*Data extracted from a collection*
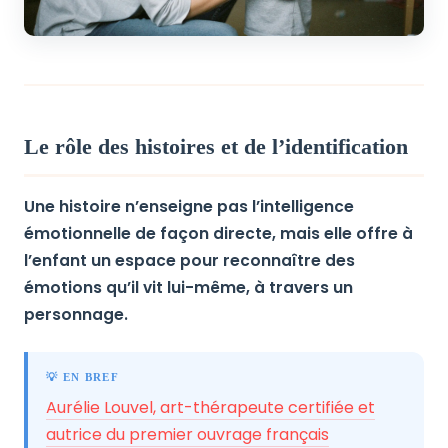
Le rôle des histoires et de l’identification
Une histoire n’enseigne pas l’intelligence
émotionnelle de façon directe, mais elle offre à
l’enfant un espace pour reconnaître des
émotions qu’il vit lui-même, à travers un
personnage.
💡 EN BREF
Aurélie Louvel, art-thérapeute certifiée et
autrice du premier ouvrage français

*TASK ITEM*
With the line that contains "Une histoire n’enseigne pas l’intelligence" as the first and the final line of the data as the last, repeat every line in that span exactly.

*ANSWER BELOW*
Une histoire n’enseigne pas l’intelligence
émotionnelle de façon directe, mais elle offre à
l’enfant un espace pour reconnaître des
émotions qu’il vit lui-même, à travers un
personnage.
💡 EN BREF
Aurélie Louvel, art-thérapeute certifiée et
autrice du premier ouvrage français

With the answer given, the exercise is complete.